Once the forced evacuation of Sophiatown was complete, its homes were bulldozed and all evidence of its previous occupants airbrushed from history. A new town was built for blue-collar whites. The government planners named the new suburb Triumf – ‘triumph’ in Afrikaans.

This pattern of enforced repatriation was to repeat itself across South Africa as Sedick grew into his teens. It soon came to include Asians, coloureds, and Chinese. Over three hundred thousand people were forcibly exiled from the towns and cities and banished to the poorer rural areas of South Africa.

However, without the largely manual, semi-manual, and domestic labour provided by blacks, Asians, and coloureds, the white districts would have ceased to operate. They were so reliant on non-white labour that the government had to find a means to allow other races to continue working in the towns and cities but at the same time strictly control their movement – hence, the introduction of the Pass Laws for blacks. The government did, however, keep a cold, vigilant eye on other non-whites – particularly men such as Sedick, already known to be a member of an organization critical of apartheid. As Sedick had come to understand, the tentacles of South Africa’s secret police stretched out into every area of life in the country. Desperately poor blacks and non-whites were paid and blackmailed into informing on their more militant friends and neighbours. Security agents infiltrated most, if not all, of the organizations committed to opposing apartheid and exerted an increasingly iron grip on dissent.

To a degree, Sedick sensed that it would be only a matter of time before he was arrested for his activities. For the moment, however, he was still in the game. He walked nervously back home from the chemist’s shop, desperate not to attract attention to himself as an Asian face in a white area of the city. He passed further police patrols but, that day, luck was on his side. He reached his home without being stopped, and began his experiments.

One evening some days later, Sedick drove out with three comrades to test his newly made explosives in the Strandfontein beach area of Cape Town. A long expanse of white sand that ran for many miles along the west coast at its furthest point away from the city, it was remote and secluded. Out here, Sedick and his colleagues hoped to be far from the attention of the security forces. They set off a couple of devices in the sand and then, on the drive back home, stopped outside a power sub-station, pondering whether to blow it up with their last remaining bomb. However, Sedick’s luck had run out: the police were waiting for them.

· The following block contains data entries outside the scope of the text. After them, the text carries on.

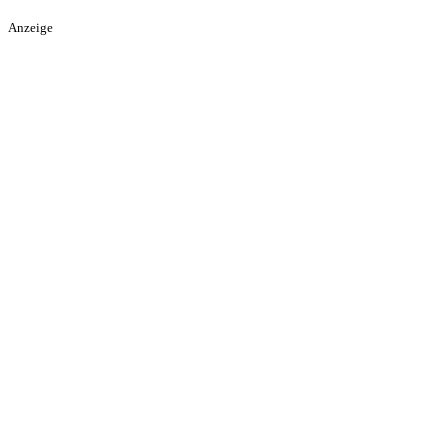
Anzeige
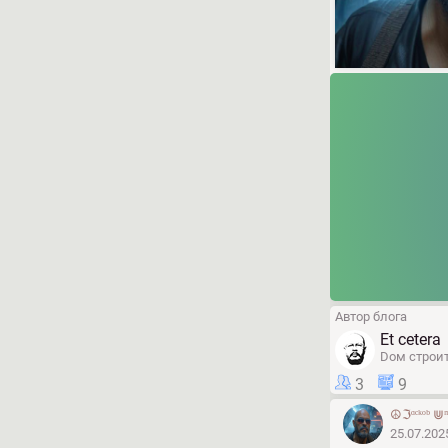
Автор блога
Et cetera
Dом строит
3
9
☮ℑᵅᶜᵏᵒᵇ ⋓
25.07.202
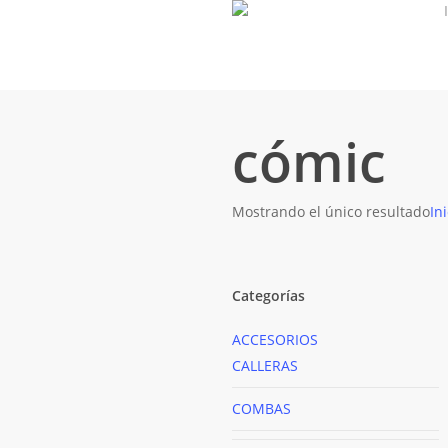
Skip
to
main
content
cómic
Mostrando el único resultado
Ini
Categorías
ACCESORIOS
CALLERAS
COMBAS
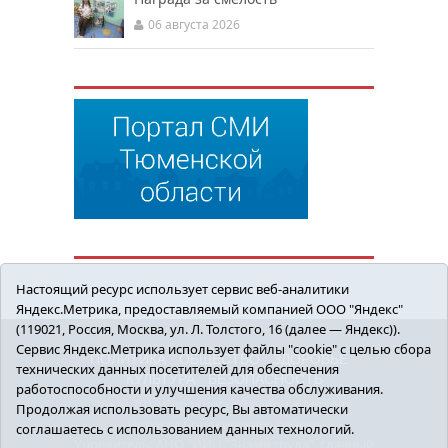
06 августа 2026
Настоящий ресурс использует сервис веб-аналитики
Яндекс.Метрика, предоставляемый компанией ООО "Яндекс"
(119021, Россия, Москва, ул. Л. Толстого, 16 (далее — Яндекс)).
Сервис Яндекс.Метрика использует файлы "cookie" с целью сбора
ПОЛИТИКА
ОБЩЕСТВО
ЗДОРОВЬЕ
технических данных посетителей для обеспечения
КУЛЬТУРА
БЕЗОПАСНОСТЬ
работоспособности и улучшения качества обслуживания.
16+ © 2018 Сорокинский район в деталях.
Продолжая использовать ресурс, Вы автоматически
Новости Сорокинского района
соглашаетесь с использованием данных технологий.
Учредитель: АНО "ИИЦ "Знамя труда", главный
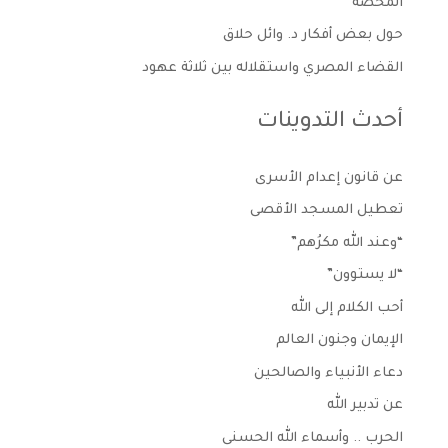
المحضة
حول بعض أفكار د. وائل حلاق
القضاء المصري واستقلاله بين ثلاثة عهود
أحدث التدوينات
عن قانون إعدام الأسرى
تعطيل المسجد الأقصى
“وعند الله مكرُهم”
“لا يستوون”
أحب الكلام إلى الله
الإيمان وجنون العالم
دعاء الأنبياء والصالحين
عن تدبير الله
الحرب .. وأسماء الله الحسنى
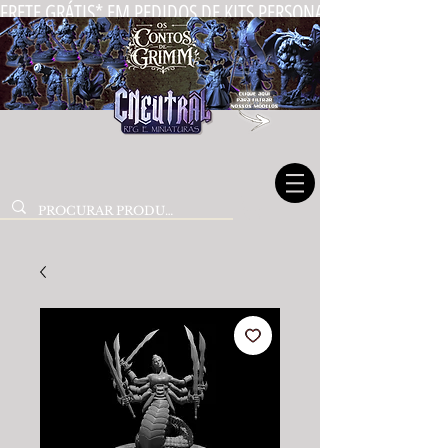
FRETE GRÁTIS* EM PEDIDOS DE KITS PERSONALIZADOS DE MIN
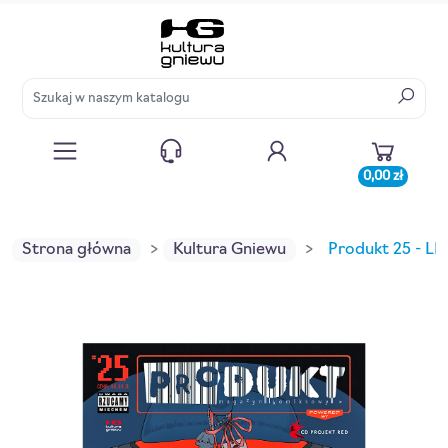
0,00 zł
Strona główna
Kultura Gniewu
Produkt 25 - 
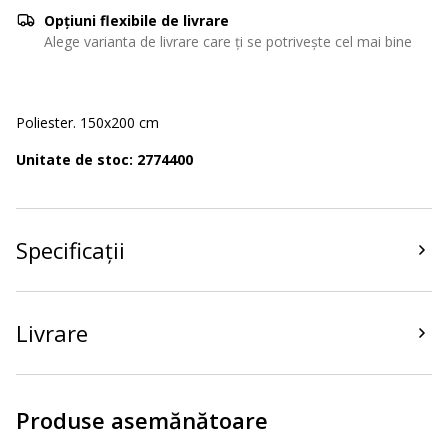
Opțiuni flexibile de livrare
Alege varianta de livrare care ți se potrivește cel mai bine
Poliester. 150x200 cm
Unitate de stoc: 2774400
Specificații
Livrare
Produse asemănătoare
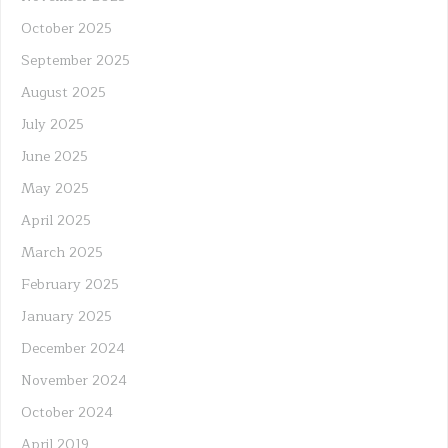
October 2025
September 2025
August 2025
July 2025
June 2025
May 2025
April 2025
March 2025
February 2025
January 2025
December 2024
November 2024
October 2024
April 2019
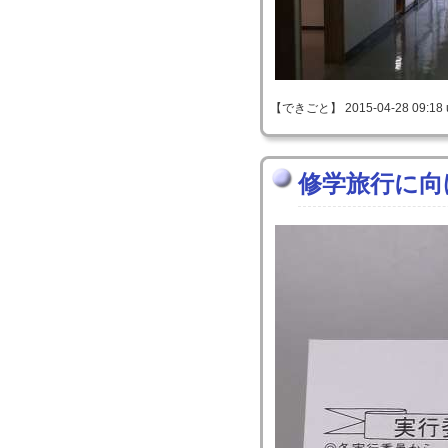
【できごと】 2015-04-28 09:18 
修学旅行に向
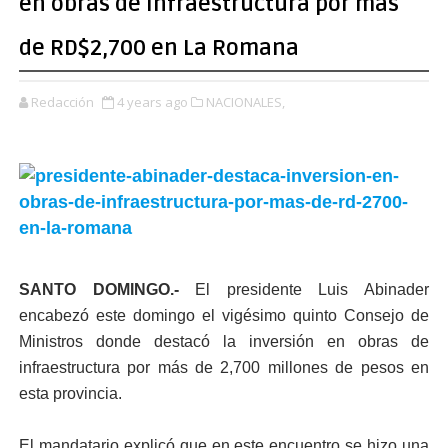
en obras de infraestructura por más
de RD$2,700 en La Romana
Redacción
4 years ago
NACIONALES,
SANTO DOMINGO.-
El presidente Luis Abinader
encabezó este domingo el vigésimo quinto Consejo de
Ministros donde destacó la inversión en obras de
infraestructura por más de 2,700 millones de pesos en
esta provincia.
El mandatario explicó que en este encuentro se hizo una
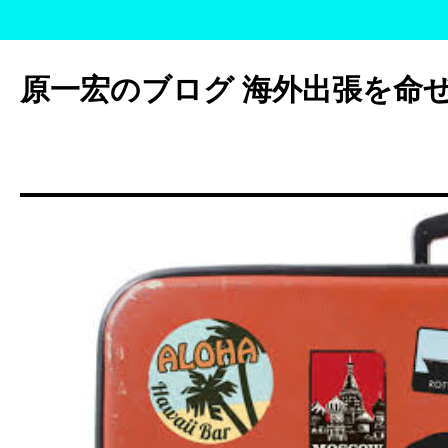
コ
ン
原一宏のブログ 海外出張を命
テ
ン
ツ
へ
ス
キ
ッ
プ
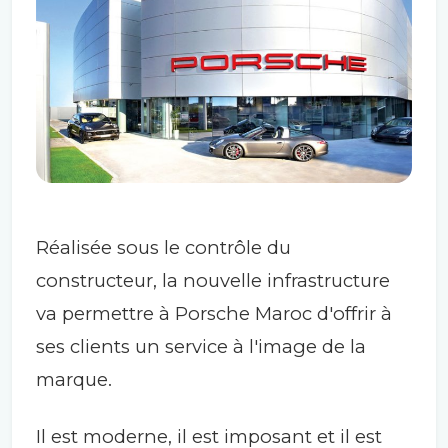
Réalisée sous le contrôle du
constructeur, la nouvelle infrastructure
va permettre à Porsche Maroc d'offrir à
ses clients un service à l'image de la
marque.
Il est moderne, il est imposant et il est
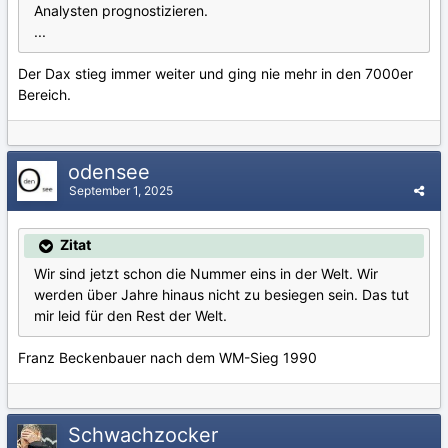
Analysten prognostizieren.
...
Der Dax stieg immer weiter und ging nie mehr in den 7000er
Bereich.
odensee
September 1, 2025
Zitat
Wir sind jetzt schon die Nummer eins in der Welt. Wir
werden über Jahre hinaus nicht zu besiegen sein. Das tut
mir leid für den Rest der Welt.
Franz Beckenbauer nach dem WM-Sieg 1990
Schwachzocker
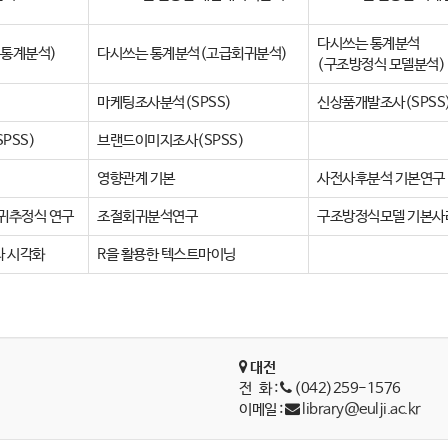
다시쓰는 통계분석
본통계분석)
다시쓰는 통계분석(고급회귀분석)
(구조방정식 모델분석)
)
마케팅조사분석(SPSS)
신상품개발조사(SPSS
PSS)
브랜드이미지조사(SPSS)
영향관계 기본
사전사후분석 기본연구
귀추정식 연구
조절회귀분석연구
구조방정식모델 기본사
과 시각화
R을 활용한 텍스트마이닝
대전
전 화 :
(042)259-1576
이메일 :
library@eulji.ac.kr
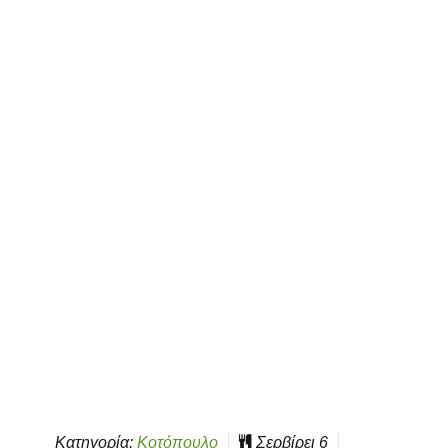
Κατηγορία:
Κοτόπουλο
Σερβίρει
6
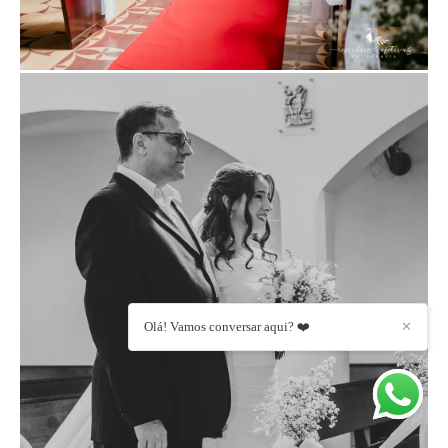
Olá! Vamos conversar aqui? ❤️
✕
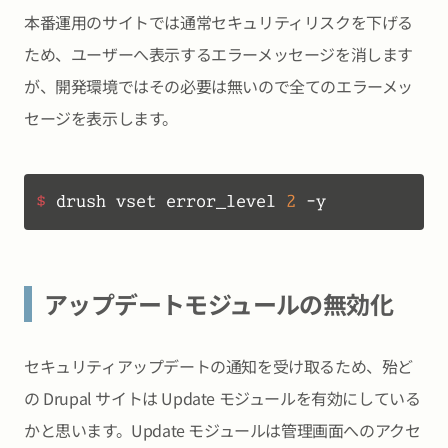
本番運用のサイトでは通常セキュリティリスクを下げる
ため、ユーザーへ表示するエラーメッセージを消します
が、開発環境ではその必要は無いので全てのエラーメッ
セージを表示します。
$ 
drush vset error_level 
2
 -y
アップデートモジュールの無効化
セキュリティアップデートの通知を受け取るため、殆ど
の Drupal サイトは Update モジュールを有効にしている
かと思います。Update モジュールは管理画面へのアクセ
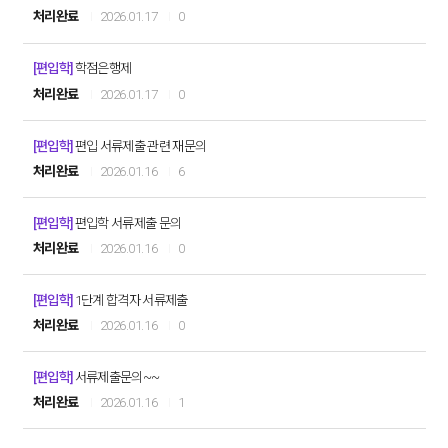
처리완료
2026.01.17
0
[편입학]
학점은행제
처리완료
2026.01.17
0
[편입학]
편입 서류제출 관련 재문의
처리완료
2026.01.16
6
[편입학]
편입학 서류제출 문의
처리완료
2026.01.16
0
[편입학]
1단계 합격자 서류제출
처리완료
2026.01.16
0
[편입학]
서류제출문의~~
처리완료
2026.01.16
1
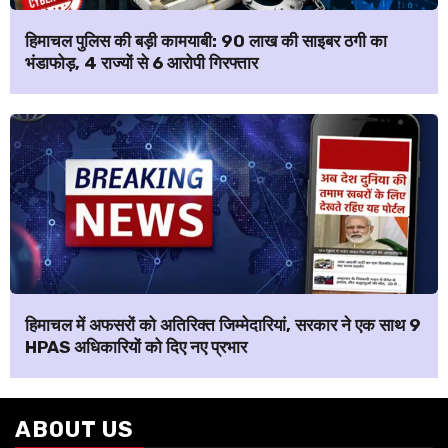
हिमाचल पुलिस की बड़ी कामयाबी: ₹90 लाख की साइबर ठगी का
भंडाफोड़, 4 राज्यों से 6 आरोपी गिरफ्तार
हिमाचल में अफसरों को अतिरिक्त जिम्मेदारियां, सरकार ने एक साथ 9
HPAS अधिकारियों को दिए नए प्रभार
ABOUT US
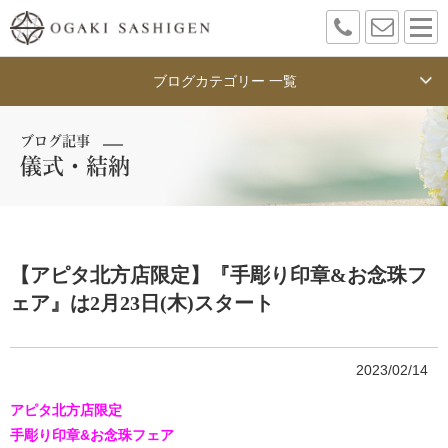
ブログカテゴリー 一覧
ブログ記事
儀式・結納
【アピタ北方店限定】『手彫り印章&お念珠フ
ェア』は2月23日(木)スタート
2023/02/14
アピタ北方店限定
手彫り印章&お念珠フェア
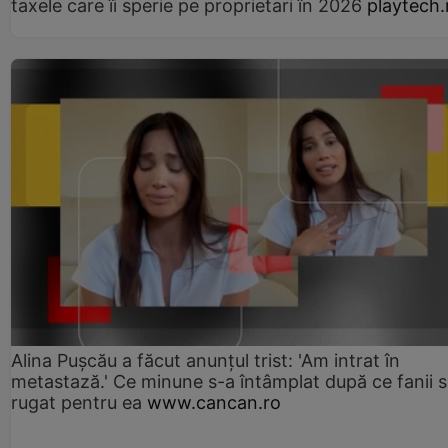
taxele care îi sperie pe proprietari în 2026
playtech.
Alina Pușcău a făcut anunțul trist: 'Am intrat în
metastază.' Ce minune s-a întâmplat după ce fanii 
rugat pentru ea
www.cancan.ro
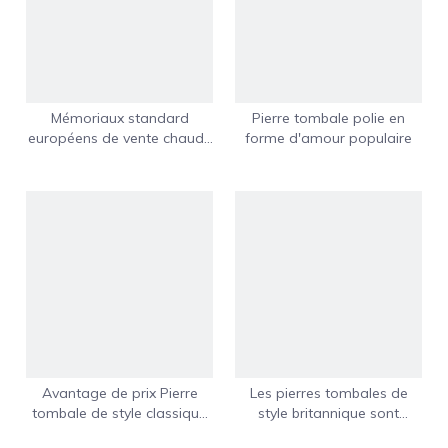
Mémoriaux standard
Pierre tombale polie en
européens de vente chaude
forme d'amour populaire
pour le marché hongrois
Avantage de prix Pierre
Les pierres tombales de
tombale de style classique
style britannique sont
français
populaires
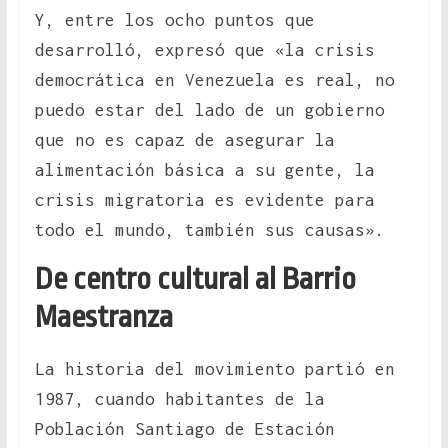
Y, entre los ocho puntos que
desarrolló, expresó que «la crisis
democrática en Venezuela es real, no
puedo estar del lado de un gobierno
que no es capaz de asegurar la
alimentación básica a su gente, la
crisis migratoria es evidente para
todo el mundo, también sus causas».
De centro cultural al Barrio
Maestranza
La historia del movimiento partió en
1987, cuando habitantes de la
Población Santiago de Estación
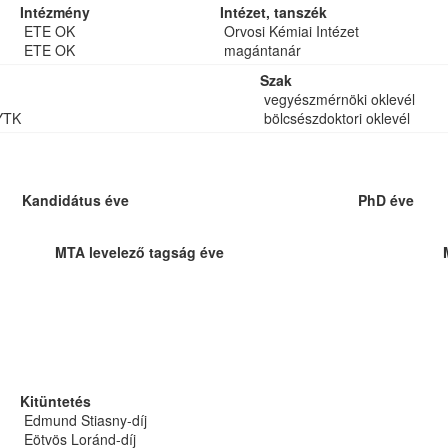
Intézmény
Intézet, tanszék
ETE OK
Orvosi Kémiai Intézet
ETE OK
magántanár
Szak
vegyészmérnöki oklevél
YTK
bölcsészdoktori oklevél
Kandidátus éve
PhD éve
MTA levelező tagság éve
Kitüntetés
Edmund Stiasny-díj
Eötvös Loránd-díj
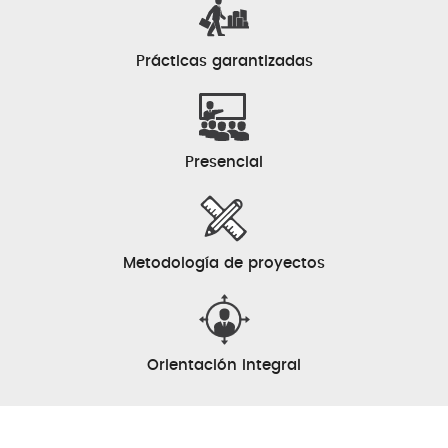
Prácticas garantizadas
Presencial
Metodología de proyectos
Orientación integral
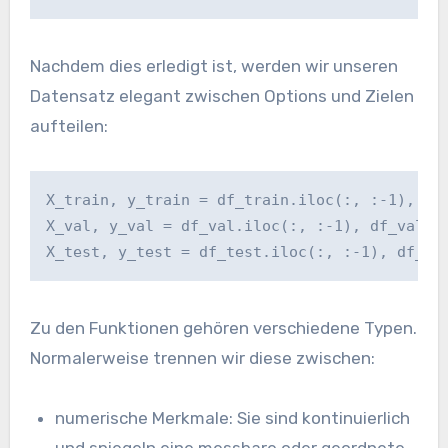
Nachdem dies erledigt ist, werden wir unseren
Datensatz elegant zwischen Options und Zielen
aufteilen:
X_train, y_train = df_train.iloc(:, :-1), df
X_val, y_val = df_val.iloc(:, :-1), df_val('
X_test, y_test = df_test.iloc(:, :-1), df_te
Zu den Funktionen gehören verschiedene Typen.
Normalerweise trennen wir diese zwischen:
numerische Merkmale: Sie sind kontinuierlich
und spiegeln eine messbare oder geordnete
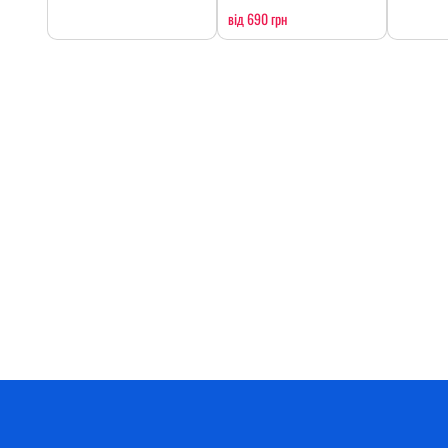
від 690 грн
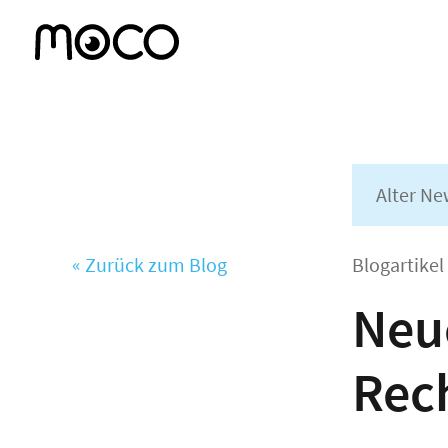
Alter Ne
« Zurück zum Blog
Blogartike
Neue
Rec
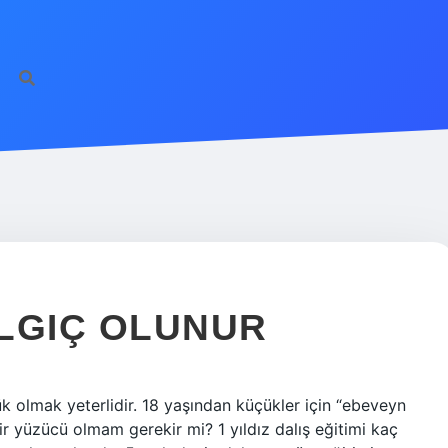
LGIÇ OLUNUR
k olmak yeterlidir. 18 yaşından küçükler için “ebeveyn
 bir yüzücü olmam gerekir mi? 1 yıldız dalış eğitimi kaç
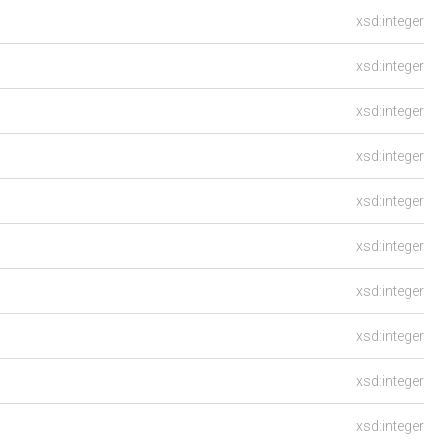
xsd:integer
xsd:integer
xsd:integer
xsd:integer
xsd:integer
xsd:integer
xsd:integer
xsd:integer
xsd:integer
xsd:integer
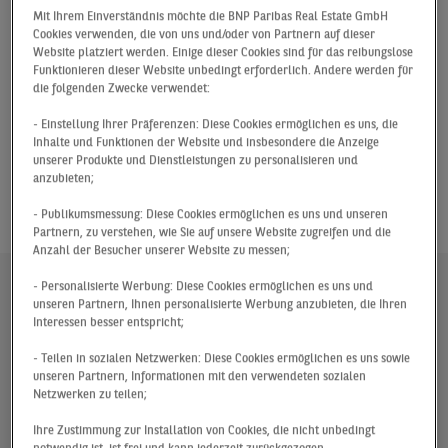
Nenad Krstic, Senior Consultant Logistics & Industrial
Mit Ihrem Einverständnis möchte die BNP Paribas Real Estate GmbH
Advisory, begrüßen, der uns von seinem Weg in die
Cookies verwenden, die von uns und/oder von Partnern auf dieser
Immobilienbranche berichtet. Im Gespräch erfahren wir
Website platziert werden. Einige dieser Cookies sind für das reibungslose
Funktionieren dieser Website unbedingt erforderlich. Andere werden für
u.a., warum ihn die Logistik besonders begeistert hat.
die folgenden Zwecke verwendet:
Außerdem gibt er uns Einblicke in seinen Arbeitsalltag
und erzählt von seinen spannendsten Projekten. Zum
- Einstellung Ihrer Präferenzen: Diese Cookies ermöglichen es uns, die
Inhalte und Funktionen der Website und insbesondere die Anzeige
Abschluss teilt er drei wertvolle Tipps mit allen
unserer Produkte und Dienstleistungen zu personalisieren und
Einsteiger:innen, die in der Immobilienbranche richtig
anzubieten;
durchstarten möchten. Also bleibt dran und sammelt
- Publikumsmessung: Diese Cookies ermöglichen es uns und unseren
wertvolle Eindrücke für euren eigenen Karriereweg!
Partnern, zu verstehen, wie Sie auf unsere Website zugreifen und die
Anzahl der Besucher unserer Website zu messen;
- Personalisierte Werbung: Diese Cookies ermöglichen es uns und
unseren Partnern, Ihnen personalisierte Werbung anzubieten, die Ihren
Interessen besser entspricht;
- Teilen in sozialen Netzwerken: Diese Cookies ermöglichen es uns sowie
unseren Partnern, Informationen mit den verwendeten sozialen
Netzwerken zu teilen;
Ihre Zustimmung zur Installation von Cookies, die nicht unbedingt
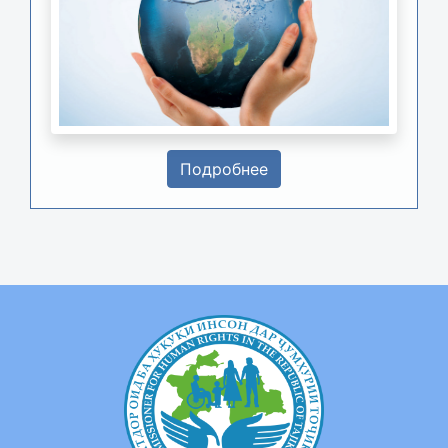
Подробнее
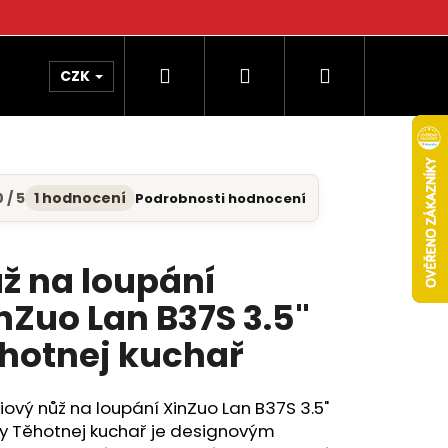
Hledat
Přihlášení
Nákupní
CZK
košík
 / 5
1 hodnocení
Podrobnosti hodnocení
měrné
nocení
uktu
ž na loupání
nZuo Lan B37S 3.5"
diček.
hotnej kuchař
ový nůž na loupání XinZuo Lan B37S 3.5"
dy Těhotnej kuchař je designovým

It soon became clear that the security police had been watching Sedick for weeks. He guessed that the reason had little to do with his nascent bomb-making activities. Sedick had become friendly with a local white girl, something that both violated the ‘immorality laws’ and offended the deeply held prejudices of most white South African policemen.

Along with his three comrades, he was taken at gunpoint to Woodstock police station. They were questioned overnight and the following day transferred to Cape Town’s notorious Caledon Square police HQ.

There was not enough room for him in the block used for prisoners detained for security reasons so he was placed in a cell with a man charged with common-law criminal acts. Staring at the peeling, grey-painted walls and trying hard not to despair about what the future might hold, Sedick started to chat with the man, asking what he was in for. The answer turned out to be multiple counts of murder, rape, and attempted murder. The man then returned the question and, when Sedick said he had been charged with political offences, the prisoner, several inches taller and a hundred pounds heavier than Isaacs, let out a long, slow whistle. ‘Wow, that’s dangerous stuff, man!’ he said. Sedick was soon to discover precisely how dangerous.